**Instructions for the task:**
Please report how many lines in these records contain the string "release", and give nothing besides the number.

**Rendered page images:**
════
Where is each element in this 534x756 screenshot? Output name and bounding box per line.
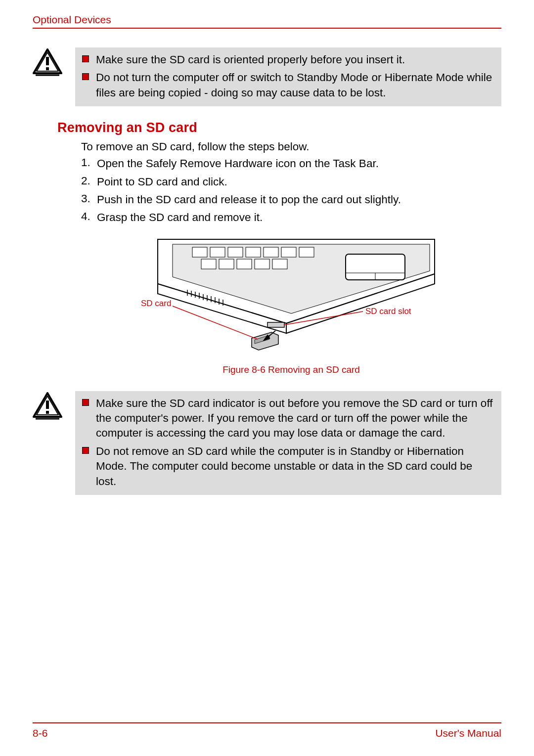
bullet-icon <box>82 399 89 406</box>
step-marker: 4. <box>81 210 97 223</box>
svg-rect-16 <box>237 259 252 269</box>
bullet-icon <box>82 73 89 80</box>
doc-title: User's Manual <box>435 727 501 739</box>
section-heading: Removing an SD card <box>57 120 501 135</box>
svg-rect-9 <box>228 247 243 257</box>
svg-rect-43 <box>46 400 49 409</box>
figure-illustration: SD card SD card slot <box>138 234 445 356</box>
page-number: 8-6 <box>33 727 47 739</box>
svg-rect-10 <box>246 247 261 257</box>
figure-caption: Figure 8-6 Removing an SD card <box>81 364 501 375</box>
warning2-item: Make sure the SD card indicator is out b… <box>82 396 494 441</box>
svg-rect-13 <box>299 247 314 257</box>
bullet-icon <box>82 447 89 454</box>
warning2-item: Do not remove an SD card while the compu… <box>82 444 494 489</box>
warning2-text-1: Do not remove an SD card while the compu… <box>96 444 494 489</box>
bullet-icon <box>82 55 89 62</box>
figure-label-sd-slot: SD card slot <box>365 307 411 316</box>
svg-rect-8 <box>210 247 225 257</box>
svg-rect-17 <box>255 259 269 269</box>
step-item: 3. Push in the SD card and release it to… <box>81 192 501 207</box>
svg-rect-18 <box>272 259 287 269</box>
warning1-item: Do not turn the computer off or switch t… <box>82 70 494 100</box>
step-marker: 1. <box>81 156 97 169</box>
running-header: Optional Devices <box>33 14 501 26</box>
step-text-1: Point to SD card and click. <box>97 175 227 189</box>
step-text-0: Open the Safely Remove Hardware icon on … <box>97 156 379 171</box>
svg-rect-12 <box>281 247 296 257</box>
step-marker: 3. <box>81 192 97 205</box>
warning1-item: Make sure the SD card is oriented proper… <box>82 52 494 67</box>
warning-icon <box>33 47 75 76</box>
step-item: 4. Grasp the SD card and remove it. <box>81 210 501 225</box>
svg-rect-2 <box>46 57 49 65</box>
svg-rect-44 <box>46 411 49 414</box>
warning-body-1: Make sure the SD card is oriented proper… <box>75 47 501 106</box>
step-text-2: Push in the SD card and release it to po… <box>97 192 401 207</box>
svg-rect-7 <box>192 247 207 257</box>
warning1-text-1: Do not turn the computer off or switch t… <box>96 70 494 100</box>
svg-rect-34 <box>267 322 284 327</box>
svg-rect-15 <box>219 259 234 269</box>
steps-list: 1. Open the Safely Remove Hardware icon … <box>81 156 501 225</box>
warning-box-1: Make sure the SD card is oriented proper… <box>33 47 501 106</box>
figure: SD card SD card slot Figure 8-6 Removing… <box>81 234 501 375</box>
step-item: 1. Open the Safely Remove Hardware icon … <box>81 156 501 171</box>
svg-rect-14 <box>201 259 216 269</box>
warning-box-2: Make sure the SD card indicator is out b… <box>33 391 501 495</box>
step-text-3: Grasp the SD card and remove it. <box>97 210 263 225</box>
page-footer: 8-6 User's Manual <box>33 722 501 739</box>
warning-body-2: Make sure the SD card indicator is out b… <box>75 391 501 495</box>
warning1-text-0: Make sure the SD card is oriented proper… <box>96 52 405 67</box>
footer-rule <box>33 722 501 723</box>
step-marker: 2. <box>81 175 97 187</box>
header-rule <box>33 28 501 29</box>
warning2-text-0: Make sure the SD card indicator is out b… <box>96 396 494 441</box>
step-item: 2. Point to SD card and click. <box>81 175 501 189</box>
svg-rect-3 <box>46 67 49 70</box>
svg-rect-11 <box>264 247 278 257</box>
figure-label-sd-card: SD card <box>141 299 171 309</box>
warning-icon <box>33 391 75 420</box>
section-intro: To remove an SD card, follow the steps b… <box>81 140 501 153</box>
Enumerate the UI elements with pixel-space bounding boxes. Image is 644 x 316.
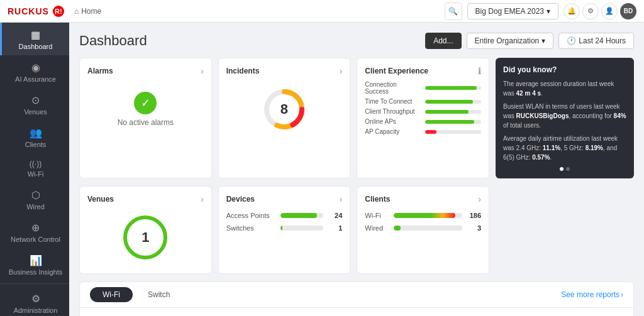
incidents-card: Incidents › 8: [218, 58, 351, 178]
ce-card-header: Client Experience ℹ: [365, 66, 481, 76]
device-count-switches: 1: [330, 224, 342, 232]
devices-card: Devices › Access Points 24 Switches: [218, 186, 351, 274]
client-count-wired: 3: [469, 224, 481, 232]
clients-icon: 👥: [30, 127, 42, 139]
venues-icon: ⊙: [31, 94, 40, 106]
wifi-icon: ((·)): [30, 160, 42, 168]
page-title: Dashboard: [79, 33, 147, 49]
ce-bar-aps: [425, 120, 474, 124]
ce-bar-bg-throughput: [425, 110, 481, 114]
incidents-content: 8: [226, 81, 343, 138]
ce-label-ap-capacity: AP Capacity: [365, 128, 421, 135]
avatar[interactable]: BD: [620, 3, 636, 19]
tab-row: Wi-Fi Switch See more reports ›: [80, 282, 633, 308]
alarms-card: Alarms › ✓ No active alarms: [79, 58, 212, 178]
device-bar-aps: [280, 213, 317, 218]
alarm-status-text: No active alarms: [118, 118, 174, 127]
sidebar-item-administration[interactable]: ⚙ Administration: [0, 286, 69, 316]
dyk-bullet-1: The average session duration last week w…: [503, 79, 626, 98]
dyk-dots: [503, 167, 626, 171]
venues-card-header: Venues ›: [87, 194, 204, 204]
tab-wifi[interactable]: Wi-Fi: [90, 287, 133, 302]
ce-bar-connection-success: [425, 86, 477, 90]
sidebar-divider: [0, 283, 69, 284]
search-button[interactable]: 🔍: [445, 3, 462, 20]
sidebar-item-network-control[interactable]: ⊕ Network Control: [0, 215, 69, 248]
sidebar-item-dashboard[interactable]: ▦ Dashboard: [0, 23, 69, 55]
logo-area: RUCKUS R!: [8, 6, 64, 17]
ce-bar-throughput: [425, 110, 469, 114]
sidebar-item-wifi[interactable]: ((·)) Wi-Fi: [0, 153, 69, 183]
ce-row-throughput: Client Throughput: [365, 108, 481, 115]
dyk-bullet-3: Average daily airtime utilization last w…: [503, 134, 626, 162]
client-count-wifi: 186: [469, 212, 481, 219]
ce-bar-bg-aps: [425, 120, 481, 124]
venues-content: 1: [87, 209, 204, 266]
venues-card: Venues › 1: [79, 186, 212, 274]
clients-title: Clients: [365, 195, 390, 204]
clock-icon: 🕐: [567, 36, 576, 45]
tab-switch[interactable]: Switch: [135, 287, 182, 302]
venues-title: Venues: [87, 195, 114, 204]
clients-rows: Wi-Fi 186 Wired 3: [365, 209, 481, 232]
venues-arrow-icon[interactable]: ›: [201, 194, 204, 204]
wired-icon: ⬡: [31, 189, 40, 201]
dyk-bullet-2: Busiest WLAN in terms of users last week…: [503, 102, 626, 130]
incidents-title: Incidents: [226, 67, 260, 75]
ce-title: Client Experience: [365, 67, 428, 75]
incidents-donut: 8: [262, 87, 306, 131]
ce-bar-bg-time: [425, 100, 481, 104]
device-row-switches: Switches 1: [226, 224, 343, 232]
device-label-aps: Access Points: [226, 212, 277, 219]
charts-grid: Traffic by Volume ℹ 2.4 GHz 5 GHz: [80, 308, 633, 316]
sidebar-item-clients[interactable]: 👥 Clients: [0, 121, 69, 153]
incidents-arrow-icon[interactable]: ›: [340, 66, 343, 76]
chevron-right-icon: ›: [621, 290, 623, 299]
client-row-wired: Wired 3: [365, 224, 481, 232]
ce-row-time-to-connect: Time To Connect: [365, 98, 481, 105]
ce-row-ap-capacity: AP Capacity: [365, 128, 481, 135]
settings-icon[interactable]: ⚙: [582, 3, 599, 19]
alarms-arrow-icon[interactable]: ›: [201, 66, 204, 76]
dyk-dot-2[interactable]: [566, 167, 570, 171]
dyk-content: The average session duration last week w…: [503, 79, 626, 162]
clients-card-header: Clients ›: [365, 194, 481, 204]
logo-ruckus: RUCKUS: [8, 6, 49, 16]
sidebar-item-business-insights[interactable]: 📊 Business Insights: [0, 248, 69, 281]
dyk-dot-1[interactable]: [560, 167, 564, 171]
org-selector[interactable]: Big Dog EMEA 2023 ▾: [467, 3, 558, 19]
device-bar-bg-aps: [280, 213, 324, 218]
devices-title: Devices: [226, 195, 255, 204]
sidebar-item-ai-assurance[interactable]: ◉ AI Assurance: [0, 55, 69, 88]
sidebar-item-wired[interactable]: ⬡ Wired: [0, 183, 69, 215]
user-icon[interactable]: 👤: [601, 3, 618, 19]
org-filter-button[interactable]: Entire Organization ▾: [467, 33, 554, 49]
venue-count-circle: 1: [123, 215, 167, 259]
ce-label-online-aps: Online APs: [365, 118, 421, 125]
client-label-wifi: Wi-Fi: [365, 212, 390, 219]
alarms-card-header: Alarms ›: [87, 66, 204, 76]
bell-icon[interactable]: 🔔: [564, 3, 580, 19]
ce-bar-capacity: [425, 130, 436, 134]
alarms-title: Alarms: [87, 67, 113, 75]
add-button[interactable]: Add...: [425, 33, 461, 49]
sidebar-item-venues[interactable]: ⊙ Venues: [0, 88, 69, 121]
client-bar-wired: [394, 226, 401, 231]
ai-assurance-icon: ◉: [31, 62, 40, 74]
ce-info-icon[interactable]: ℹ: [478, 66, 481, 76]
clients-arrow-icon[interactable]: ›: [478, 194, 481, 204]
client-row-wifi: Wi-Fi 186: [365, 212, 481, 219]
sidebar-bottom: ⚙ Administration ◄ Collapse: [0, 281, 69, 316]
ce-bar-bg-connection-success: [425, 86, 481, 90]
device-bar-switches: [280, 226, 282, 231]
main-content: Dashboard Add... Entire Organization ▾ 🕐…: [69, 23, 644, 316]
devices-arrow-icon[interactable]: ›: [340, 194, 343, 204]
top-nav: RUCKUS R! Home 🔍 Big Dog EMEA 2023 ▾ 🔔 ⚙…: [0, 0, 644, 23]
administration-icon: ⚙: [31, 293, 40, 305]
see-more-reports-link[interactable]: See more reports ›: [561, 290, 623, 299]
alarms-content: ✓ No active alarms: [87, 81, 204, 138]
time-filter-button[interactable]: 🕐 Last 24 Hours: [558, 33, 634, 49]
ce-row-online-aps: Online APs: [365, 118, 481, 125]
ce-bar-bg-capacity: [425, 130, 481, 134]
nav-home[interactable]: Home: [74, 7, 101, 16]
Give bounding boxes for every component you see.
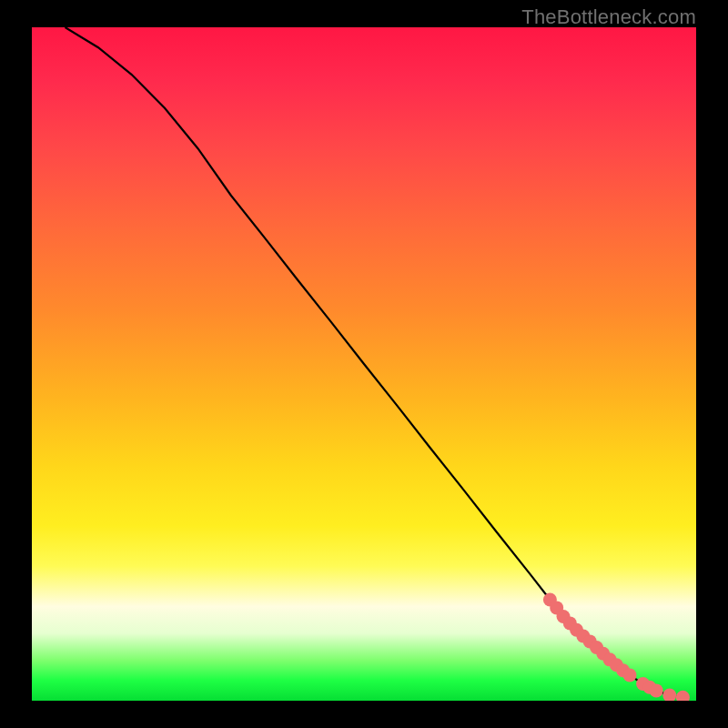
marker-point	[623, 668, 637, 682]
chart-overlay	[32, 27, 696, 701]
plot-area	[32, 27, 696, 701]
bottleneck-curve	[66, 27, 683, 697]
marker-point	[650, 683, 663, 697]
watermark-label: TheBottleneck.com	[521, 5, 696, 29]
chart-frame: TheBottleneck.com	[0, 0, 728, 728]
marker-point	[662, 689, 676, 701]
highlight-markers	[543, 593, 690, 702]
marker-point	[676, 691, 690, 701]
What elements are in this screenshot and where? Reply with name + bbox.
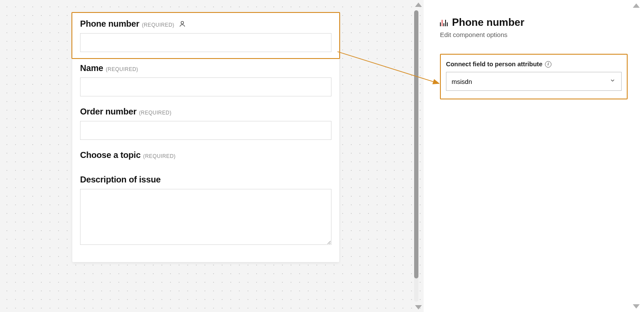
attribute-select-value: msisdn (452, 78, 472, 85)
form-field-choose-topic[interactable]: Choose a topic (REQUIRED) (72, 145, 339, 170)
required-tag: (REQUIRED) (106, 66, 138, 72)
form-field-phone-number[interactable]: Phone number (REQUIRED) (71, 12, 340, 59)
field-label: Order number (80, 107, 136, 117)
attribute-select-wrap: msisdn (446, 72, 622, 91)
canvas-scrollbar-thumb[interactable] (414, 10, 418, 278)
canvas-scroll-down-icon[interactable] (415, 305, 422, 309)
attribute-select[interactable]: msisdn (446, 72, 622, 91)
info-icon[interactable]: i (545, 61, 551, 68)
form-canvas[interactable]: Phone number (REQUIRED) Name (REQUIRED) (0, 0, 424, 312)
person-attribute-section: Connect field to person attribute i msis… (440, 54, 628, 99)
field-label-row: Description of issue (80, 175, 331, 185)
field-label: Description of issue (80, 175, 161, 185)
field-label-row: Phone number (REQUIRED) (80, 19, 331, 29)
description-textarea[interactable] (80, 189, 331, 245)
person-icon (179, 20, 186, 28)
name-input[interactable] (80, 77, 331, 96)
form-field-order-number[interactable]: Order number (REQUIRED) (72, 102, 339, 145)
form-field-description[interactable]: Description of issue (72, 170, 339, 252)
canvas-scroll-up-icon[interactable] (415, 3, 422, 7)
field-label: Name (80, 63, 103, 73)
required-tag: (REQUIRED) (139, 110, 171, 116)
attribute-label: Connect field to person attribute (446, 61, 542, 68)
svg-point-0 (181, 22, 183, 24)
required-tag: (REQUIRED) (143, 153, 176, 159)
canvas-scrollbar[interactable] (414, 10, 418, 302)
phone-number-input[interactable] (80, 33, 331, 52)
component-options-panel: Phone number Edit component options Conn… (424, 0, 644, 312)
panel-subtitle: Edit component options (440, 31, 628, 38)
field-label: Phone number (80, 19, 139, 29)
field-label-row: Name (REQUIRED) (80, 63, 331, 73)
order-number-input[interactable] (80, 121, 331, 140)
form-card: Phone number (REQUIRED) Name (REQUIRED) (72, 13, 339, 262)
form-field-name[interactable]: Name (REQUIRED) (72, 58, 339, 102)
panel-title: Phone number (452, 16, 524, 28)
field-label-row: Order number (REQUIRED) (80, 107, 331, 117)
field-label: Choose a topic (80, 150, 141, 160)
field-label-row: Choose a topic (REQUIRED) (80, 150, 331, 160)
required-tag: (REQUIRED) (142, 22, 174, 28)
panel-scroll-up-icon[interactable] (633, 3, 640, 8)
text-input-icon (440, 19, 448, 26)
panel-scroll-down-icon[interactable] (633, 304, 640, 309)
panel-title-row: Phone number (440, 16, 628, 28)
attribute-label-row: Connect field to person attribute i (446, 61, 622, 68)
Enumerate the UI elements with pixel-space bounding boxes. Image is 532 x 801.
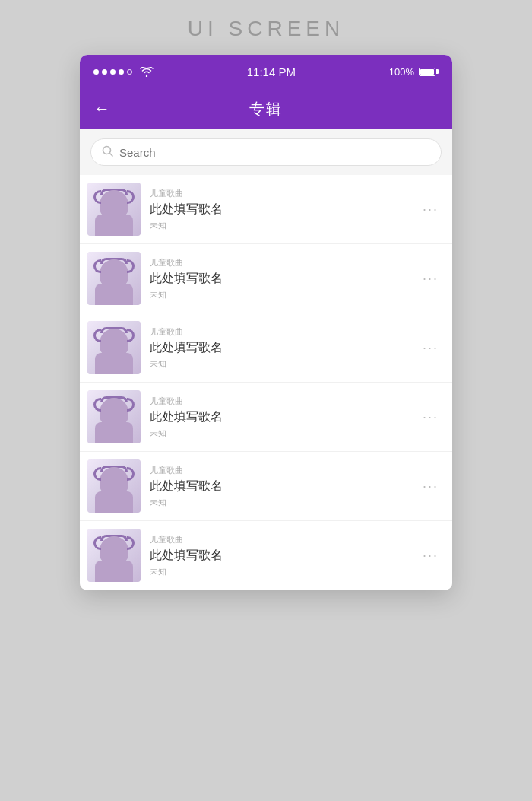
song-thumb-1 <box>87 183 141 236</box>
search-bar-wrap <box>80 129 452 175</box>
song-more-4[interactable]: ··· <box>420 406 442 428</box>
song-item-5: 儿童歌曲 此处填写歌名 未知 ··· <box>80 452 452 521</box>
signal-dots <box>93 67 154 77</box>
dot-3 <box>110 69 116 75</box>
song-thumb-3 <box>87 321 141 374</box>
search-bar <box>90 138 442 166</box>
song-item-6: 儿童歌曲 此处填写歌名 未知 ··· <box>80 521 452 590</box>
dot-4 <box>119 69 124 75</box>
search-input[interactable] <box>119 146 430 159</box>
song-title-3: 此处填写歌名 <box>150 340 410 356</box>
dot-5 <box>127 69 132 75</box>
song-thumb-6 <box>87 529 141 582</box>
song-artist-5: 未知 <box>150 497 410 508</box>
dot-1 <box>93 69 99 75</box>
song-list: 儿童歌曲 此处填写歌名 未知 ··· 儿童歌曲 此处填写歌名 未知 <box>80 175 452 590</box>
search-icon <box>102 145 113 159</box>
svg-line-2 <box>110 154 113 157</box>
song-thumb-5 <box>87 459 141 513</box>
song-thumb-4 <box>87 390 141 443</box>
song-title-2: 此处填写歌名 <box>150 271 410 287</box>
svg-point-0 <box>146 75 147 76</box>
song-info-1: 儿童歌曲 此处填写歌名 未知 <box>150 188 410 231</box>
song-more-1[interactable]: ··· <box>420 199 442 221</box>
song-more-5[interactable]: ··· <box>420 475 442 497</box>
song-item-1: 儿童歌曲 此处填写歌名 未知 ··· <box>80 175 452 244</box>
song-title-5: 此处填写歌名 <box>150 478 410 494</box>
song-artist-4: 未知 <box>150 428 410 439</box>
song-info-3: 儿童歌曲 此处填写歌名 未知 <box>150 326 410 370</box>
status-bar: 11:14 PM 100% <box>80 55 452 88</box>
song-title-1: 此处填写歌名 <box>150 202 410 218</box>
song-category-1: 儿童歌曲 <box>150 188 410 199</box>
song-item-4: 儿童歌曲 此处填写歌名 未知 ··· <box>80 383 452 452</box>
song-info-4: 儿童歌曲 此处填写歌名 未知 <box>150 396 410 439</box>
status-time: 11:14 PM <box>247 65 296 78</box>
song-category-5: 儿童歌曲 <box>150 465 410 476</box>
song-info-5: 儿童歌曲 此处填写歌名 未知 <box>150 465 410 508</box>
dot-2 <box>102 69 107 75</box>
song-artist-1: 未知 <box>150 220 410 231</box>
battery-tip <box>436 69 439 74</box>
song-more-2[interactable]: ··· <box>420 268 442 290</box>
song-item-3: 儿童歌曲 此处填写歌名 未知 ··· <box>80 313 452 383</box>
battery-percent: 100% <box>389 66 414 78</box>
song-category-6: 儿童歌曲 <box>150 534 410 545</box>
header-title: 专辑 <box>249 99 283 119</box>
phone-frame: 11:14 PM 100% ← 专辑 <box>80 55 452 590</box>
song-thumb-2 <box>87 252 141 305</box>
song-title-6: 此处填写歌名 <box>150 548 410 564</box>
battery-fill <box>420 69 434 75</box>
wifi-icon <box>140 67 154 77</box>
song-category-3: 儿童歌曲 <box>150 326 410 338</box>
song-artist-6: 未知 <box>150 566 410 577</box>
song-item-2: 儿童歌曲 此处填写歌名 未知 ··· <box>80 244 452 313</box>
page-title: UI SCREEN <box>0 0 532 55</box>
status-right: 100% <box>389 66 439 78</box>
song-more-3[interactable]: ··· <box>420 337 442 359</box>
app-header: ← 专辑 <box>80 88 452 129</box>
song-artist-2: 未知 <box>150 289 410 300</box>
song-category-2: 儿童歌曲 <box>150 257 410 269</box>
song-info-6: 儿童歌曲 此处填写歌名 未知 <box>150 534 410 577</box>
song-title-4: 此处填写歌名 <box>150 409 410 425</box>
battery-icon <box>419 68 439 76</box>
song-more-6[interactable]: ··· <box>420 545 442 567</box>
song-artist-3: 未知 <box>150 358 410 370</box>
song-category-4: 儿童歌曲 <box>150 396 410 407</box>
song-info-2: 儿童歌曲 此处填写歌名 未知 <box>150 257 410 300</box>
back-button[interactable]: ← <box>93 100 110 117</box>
════
**Solution to this exercise:**
2